Pourquoi vous avoir dévoilé sans vergogne tout le squelette de l’intrigue du film y compris son dénouement ? Parce qu’il n’est pas gênant de connaître toute l’histoire de Rio Bravo avant de le visionner puisque Howard Hawks a toujours affirmé s’intéresser plus aux relations entre les personnages qu’à la progression dramatique de cette intrigue proprement dite d’ailleurs assez conventionnelle (et sans spoilers particuliers). Ainsi, le film (comme bon nombre de westerns d’ailleurs, on a un peu trop tendance à l’oublier, les clichés ayant la vie dure) ne saurait se résumer à cette simple histoire de duel opposant le petit groupe conduit par le shérif contre les innombrables mercenaires. Bien d’autres thèmes seront abordés en cours de route dont le principal est un leitmotiv chez le réalisateur : la chaude amitié virile exaltée par la tâche qu’il y a à accomplir en commun, mais aussi les difficiles relations hommes/femmes, la vie d’une petite ville frontalière, le sauvetage moral de Dude, etc. Nous aurions pu en faire de même, à savoir dévoiler tous les ‘coups de théâtre’ de l’intrigue sans que ça ne gâche en rien leur vision, pour un grand nombre des plus belles oeuvres du réalisateur, celles surtout construites autour d’un groupe de personnages comme Seuls les anges ont des ailes, Air Force, La Captive aux yeux clairs ou Hatari.

1959. La décennie bénie de tous les amoureux du western se clôt en apothéose avec justement la sortie de Rio Bravo. Rien qu’à voir apparaître ce nom géographique désormais mythique, des images remontent à la surface de notre mémoire comme celle de Dean Martin à genoux devant le crachoir, la bouille inénarrable et édentée de Walter Brennan, les collants noirs recouvrant les superbes jambes élancées de Angie Dickinson, etc. Et on imagine, sans risque de se tromper, des sourires affleurer sur les lèvres d’une immense majorité de cinéphiles et de cinéphages au seul fait de prononcer son titre.

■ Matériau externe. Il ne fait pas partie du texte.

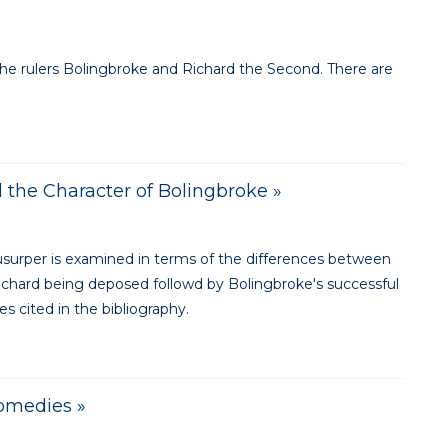
the rulers Bolingbroke and Richard the Second. There are
 the Character of Bolingbroke »
 usurper is examined in terms of the differences between
ichard being deposed followd by Bolingbroke's successful
s cited in the bibliography.
Comedies »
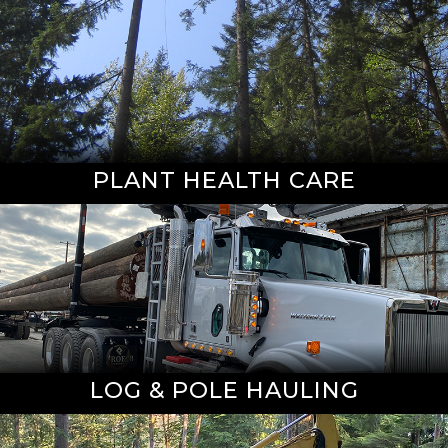
PLANT HEALTH CARE
LOG & POLE HAULING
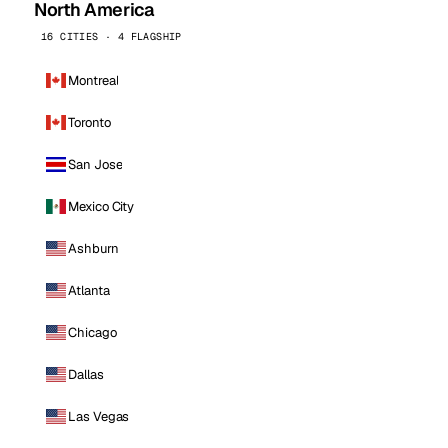
North America
16 CITIES · 4 FLAGSHIP
Montreal
Toronto
San Jose
Mexico City
Ashburn
Atlanta
Chicago
Dallas
Las Vegas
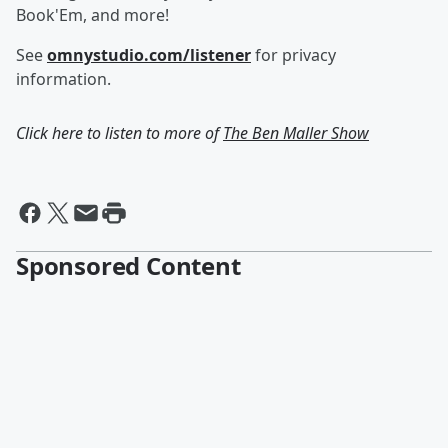
Book'Em, and more!
See
omnystudio.com/listener
for privacy
information.
Click here to listen to more of
The Ben Maller Show
Sponsored Content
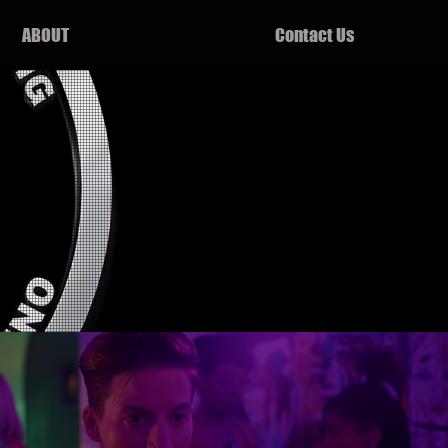
ABOUT
Contact Us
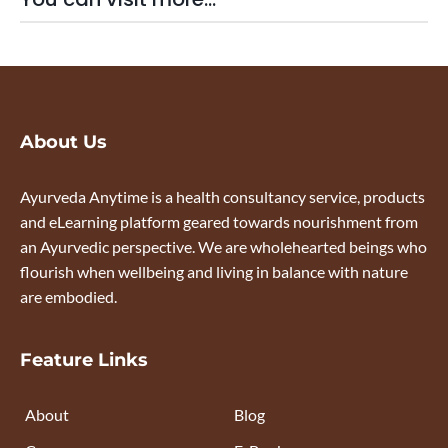
About Us
Ayurveda Anytime is a health consultancy service, products
and eLearning platform geared towards nourishment from
an Ayurvedic perspective. We are wholehearted beings who
flourish when wellbeing and living in balance with nature
are embodied.
Feature Links
About
Blog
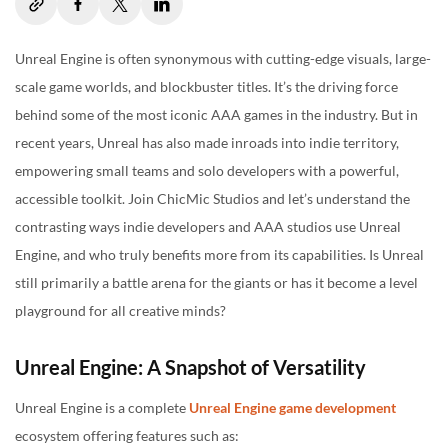
The Indie Empowerment
The Real Answer: Context Matters
Unreal Engine is often synonymous with cutting-edge visuals, large-
scale game worlds, and blockbuster titles. It’s the driving force
Concluding Note
behind some of the most iconic AAA games in the industry. But in
recent years, Unreal has also made inroads into indie territory,
empowering small teams and solo developers with a powerful,
accessible toolkit. Join ChicMic Studios and let’s understand the
contrasting ways indie developers and AAA studios use Unreal
Engine, and who truly benefits more from its capabilities. Is Unreal
still primarily a battle arena for the giants or has it become a level
playground for all creative minds?
Unreal Engine: A Snapshot of Versatility
Unreal Engine is a complete
Unreal Engine game development
ecosystem offering features such as:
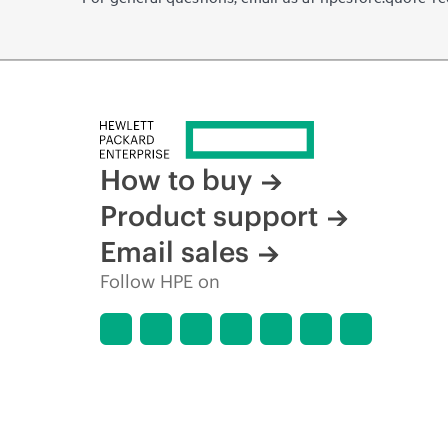
How to buy
Product support
Email sales
Follow HPE on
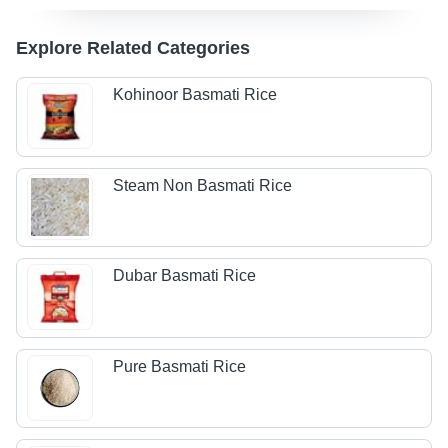
Explore Related Categories
Kohinoor Basmati Rice
Steam Non Basmati Rice
Dubar Basmati Rice
Pure Basmati Rice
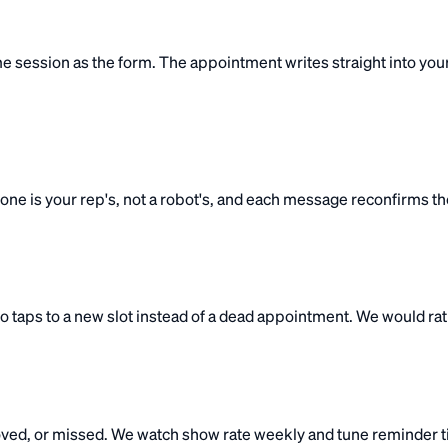
 same session as the form. The appointment writes straight into
ne is your rep's, not a robot's, and each message reconfirms the 
taps to a new slot instead of a dead appointment. We would rathe
ed, or missed. We watch show rate weekly and tune reminder ti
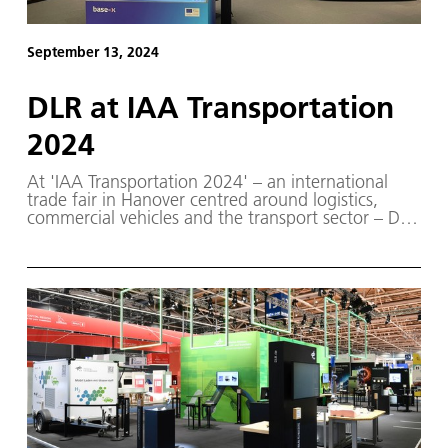
September 13, 2024
DLR at IAA Transportation
2024
At 'IAA Transportation 2024' – an international
trade fair in Hanover centred around logistics,
commercial vehicles and the transport sector – DLR
will present its latest projects and innovative
vehicle prototypes, all part of its comprehensive
transport research programme.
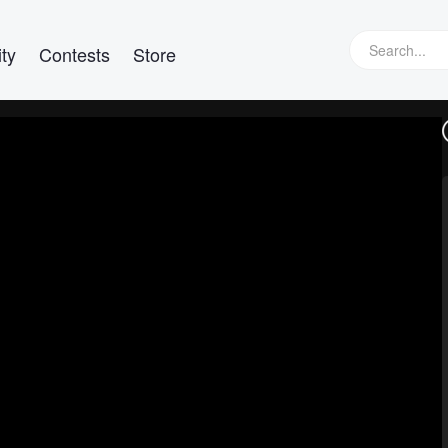
ty
Contests
Store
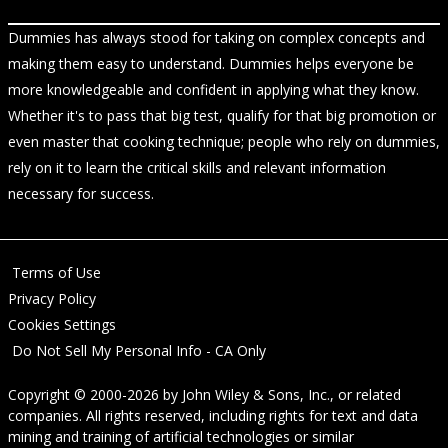
Dummies has always stood for taking on complex concepts and
making them easy to understand. Dummies helps everyone be
more knowledgeable and confident in applying what they know.
Whether it's to pass that big test, qualify for that big promotion or
even master that cooking technique; people who rely on dummies,
rely on it to learn the critical skills and relevant information
necessary for success.
Terms of Use
Privacy Policy
Cookies Settings
Do Not Sell My Personal Info - CA Only
Copyright © 2000-2026
by
John Wiley & Sons, Inc.
, or related
companies. All rights reserved, including rights for text and data
mining and training of artificial technologies or similar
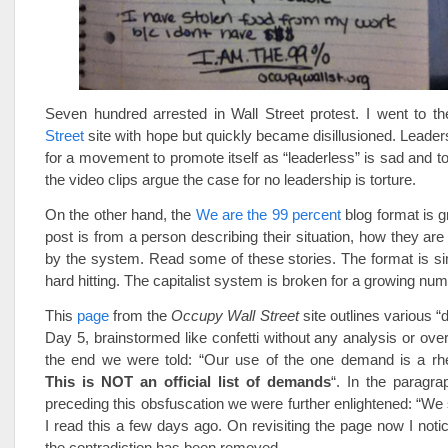
Seven hundred arrested in Wall Street protest. I went to t
Street
site with hope but quickly became disillusioned. Leaders
for a movement to promote itself as “leaderless” is sad and to
the video clips argue the case for no leadership is torture.
On the other hand, the
We are the 99 percent
blog format is g
post is from a person describing their situation, how they ar
by the system. Read some of these stories. The format is sim
hard hitting. The capitalist system is broken for a growing num
This
page
from the
Occupy Wall Street
site outlines various 
Day 5, brainstormed like confetti without any analysis or overa
the end we were told: “Our use of the one demand is a rhet
This is NOT an official list of demands
“. In the paragr
preceding this obsfuscation we were further enlightened: “We
I read this a few days ago. On revisiting the page now I noti
the contradiction has been removed.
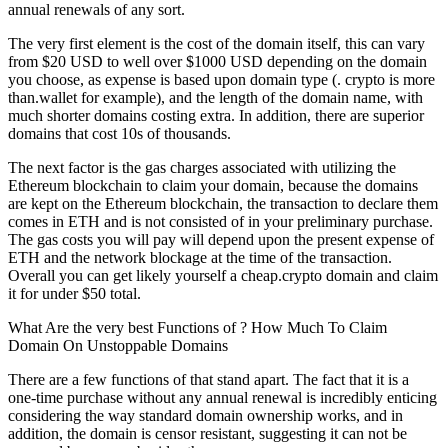
annual renewals of any sort.
The very first element is the cost of the domain itself, this can vary
from $20 USD to well over $1000 USD depending on the domain
you choose, as expense is based upon domain type (. crypto is more
than.wallet for example), and the length of the domain name, with
much shorter domains costing extra. In addition, there are superior
domains that cost 10s of thousands.
The next factor is the gas charges associated with utilizing the
Ethereum blockchain to claim your domain, because the domains
are kept on the Ethereum blockchain, the transaction to declare them
comes in ETH and is not consisted of in your preliminary purchase.
The gas costs you will pay will depend upon the present expense of
ETH and the network blockage at the time of the transaction.
Overall you can get likely yourself a cheap.crypto domain and claim
it for under $50 total.
What Are the very best Functions of ? How Much To Claim
Domain On Unstoppable Domains
There are a few functions of that stand apart. The fact that it is a
one-time purchase without any annual renewal is incredibly enticing
considering the way standard domain ownership works, and in
addition, the domain is censor resistant, suggesting it can not be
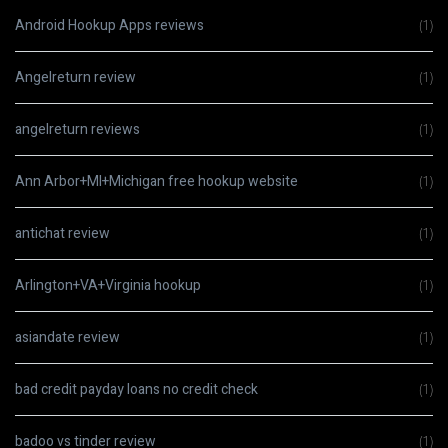
Android Hookup Apps reviews
(1)
Angelreturn review
(1)
angelreturn reviews
(1)
Ann Arbor+MI+Michigan free hookup website
(1)
antichat review
(1)
Arlington+VA+Virginia hookup
(1)
asiandate review
(1)
bad credit payday loans no credit check
(1)
badoo vs tinder review
(1)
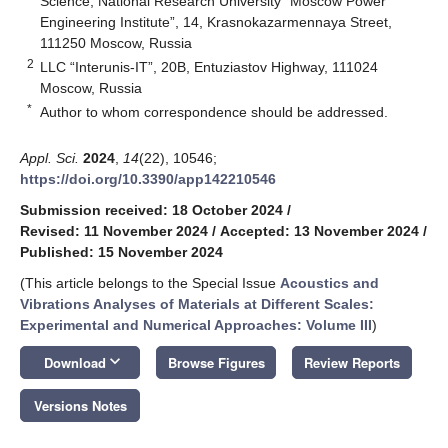
Science, National Research University “Moscow Power
Engineering Institute”, 14, Krasnokazarmennaya Street,
111250 Moscow, Russia
2
LLC “Interunis-IT”, 20B, Entuziastov Highway, 111024
Moscow, Russia
*
Author to whom correspondence should be addressed.
Appl. Sci.
2024
,
14
(22), 10546;
https://doi.org/10.3390/app142210546
Submission received: 18 October 2024
/
Revised: 11 November 2024
/
Accepted: 13 November 2024
/
Published: 15 November 2024
(This article belongs to the Special Issue
Acoustics and
Vibrations Analyses of Materials at Different Scales:
Experimental and Numerical Approaches: Volume III
)
keyboard_arrow_down
Download
Browse Figures
Review Reports
Versions Notes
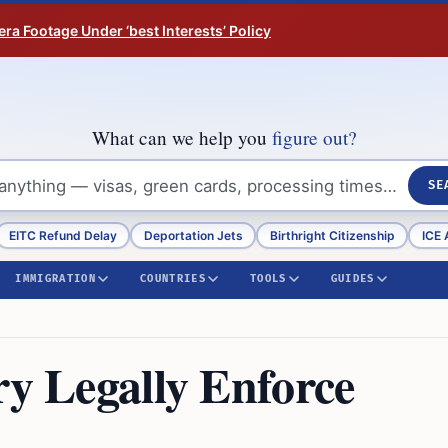
ra Footage Under ‘best Interests’ Policy
What can we help you
figure out?
SE
EITC Refund Delay
Deportation Jets
Birthright Citizenship
ICE 
IMMIGRATION
COUNTRIES
TOOLS
GUIDES
ry Legally Enforce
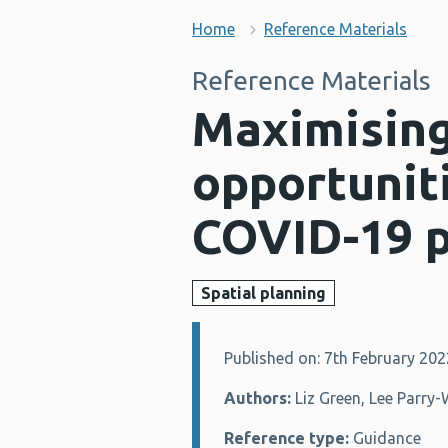
Home
Reference Materials
Reference Materials
Maximising
opportuniti
COVID-19 
Spatial planning
Published on: 7th February 202
Details:
Authors:
Liz Green, Lee Parry
Reference type:
Guidance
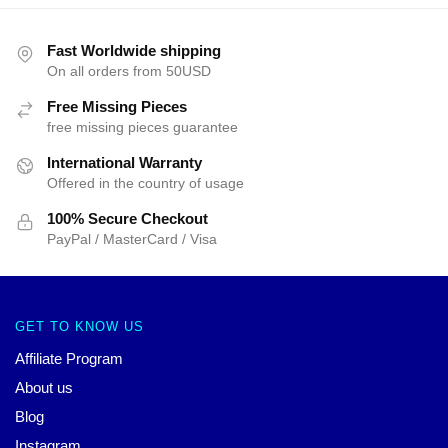
Fast Worldwide shipping
On all orders from 50USD
Free Missing Pieces
free missing pieces guarantee
International Warranty
Offered in the country of usage
100% Secure Checkout
PayPal / MasterCard / Visa
GET TO KNOW US
Affiliate Program
About us
Blog
Instagram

Pourquoi cette quasi-unanimité ? Quel autre western peut se targuer aujourd’hui d’être aussi fédérateur et de susciter autant de ferveur y compris chez les personnes pas spécialement attirées par le genre ? Combien de westerns ont attisé autant d’exégèses, des plus passionnées aux plus fumeuses, Hawks ayant été comparé à tout et n’importe qui, son film accablé sous des références pas obligatoirement liées au western, à la plus grande surprise du réalisateur d’ailleurs ? Pourquoi justement ce western de Hawks est-il aussi réputé ? Mérite-t-il cet engouement jamais démenti depuis ?

La réponse est OUI ! Quel plaisir de devoir écrire sur Rio Bravo, le film qui m’a insufflé tout jeune le virus et la passion du cinéma, même si aujourd’hui je me permets de placer plus haut dans ma hiérarchie personnelle certains westerns d’autres géants du genre : John Ford, Delmer Daves, Anthony Mann ou Raoul Walsh ! Les innombrables visions de ce western unique n’ont pas entamé le ravissement de sa première découverte, ce qui laisse à penser qu’on peut aisément l’apprécier à tout âge en y découvrant à chaque fois de nouveaux éléments qui viennent enrichir encore cette pure et simple merveille. En y mettant toute ma bonne volonté et si j’avais eu la moindre ‘prétention’ d’aller à l’encontre de l’opinion majoritaire, il m’aurait pourtant été difficile de trouver beaucoup à redire à ce chef d’œuvre absolu du 7ème art. Et ceci est d’autant plus étonnant que jamais Hawks ne cherche, à l’instar des Aldrich, Fuller, Penn, Peckinpah ou Leone, à renouveler le genre ou à en subvertir les codes mais au contraire, s’inscrit en marge de tout renouveau. L’intrigue de son film n’a rien de bien originale, sa mise en scène pourrait paraître en apparence banale et pourtant Rio Bravo fait partie des films les plus parfaits sortis des studios hollywoodiens, Hawks jouant du classicisme avec splendeur et décontraction. Il y a donc bien un ‘mystère’ Rio Bravo que nous allons modestement essayer de résoudre sans avoir trop recours à l’historique ni aux anecdotes entourant ce film culte, la matière livresque en la matière étant abondante sur le seul territoire français (pour quelques pistes, voir en fin d’analyse technique du DVD).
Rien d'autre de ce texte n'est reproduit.